__DATA EXTRACT__

····················

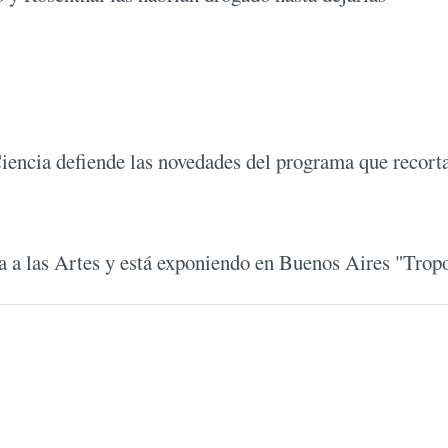
Ciencia defiende las novedades del programa que recorta
a a las Artes y está exponiendo en Buenos Aires "Tropo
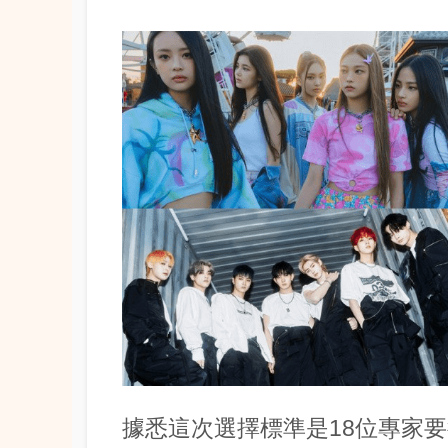
據悉這次選擇標準是18位專家要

····················

Repeat the material exactly. Skip the images.

Ciencia defiende las novedades del programa que recorta
a a las Artes y está exponiendo en Buenos Aires "Tropo
據悉這次選擇標準是18位專家要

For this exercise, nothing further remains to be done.